Copper chelator CPZ is neurotoxicant, which selectively disrupts the respiratory chain of oligodendrocyte, leading to oxidative stress and subsequent apoptosis 17. CPZ-treated animals are well-accepted demyelination models that could induce schizophrenia-like behaviors including memory impairment, and thus, it can be used to induce mouse demyelination model of schizophrenia 8,14,16. Preventing white matter injury in the frontal cortex prevented memory impairment in the CPZ mice 8,14,16, and this indicates that there might be a negative relationship between memory and brain white matter injury in the CPZ mice. Cognitive deficit is one of the clinical diagnostic characteristics in schizophrenia 18. Although white matter injury and myelin abnormalities in the frontal cortex can be found in schizophrenia, the role of brain white matter injury in cognitive deficit in schizophrenia has not yet been resolved 19. The current study by evaluating the effects of arecoline on spatial working memory and brain white matter injury in the CPZ mouse model of schizophrenia may help to reveal the role of brain white matter injury in cognitive deficit in schizophrenia.
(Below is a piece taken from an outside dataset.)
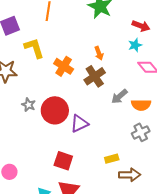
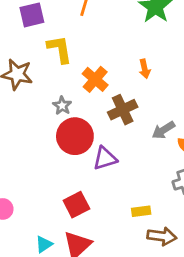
brown cross: (95, 76) -> (123, 110), moved
gray star: (29, 105) -> (62, 106), moved
red square: (63, 161) -> (76, 205), turned 36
In the present study, arecoline-attenuated spatial working memory impairment in the CPZ mice, and this is consistent with arecoline’s capacity of muscarinic receptor 1 cholinergic agonist that are considered to have important roles in cognitive processes and memory improvement 20,21. A. catechu nut extract and arecoline could be considered as a potential analgesic, anti-inflammatory, or antioxidant agents 5,10. Myelin is produced by mature oligodendrocytes, and oligodendrocyte precursor cells are exceptionally susceptible to oxidative stress 19. Therefore, arecoline, one of the main active ingredients in A. catechu nut extract, might prevent demyelination of cerebral white matter by protecting oligodendrocytes from oxidative stress. However, the protective and antioxidative effects of arecoline have been argued and are still uncertain, although chronic, low-dose intravenous arecoline can improve memory in Alzheimer’s disease 10,21,22. The neuroprotective mechanism of arecoline on the cerebral decrease of MBP and white matter injury, and whether the beneficial effect of arecoline on spatial working memory is directly due to arecoline’s neuroprotective effect on cerebral white matter injury in the CPZ mice still need to be further investigated.

Conclusion

Together, the present study suggests that arecoline can attenuate spatial working memory impairment and cerebral demyelination in the CPZ mice, and indicate that cerebral demyelination may have a role in memory impairment in schizophrenia, and modulation of cerebral demyelination may be a useful strategy in schizophrenia treatment.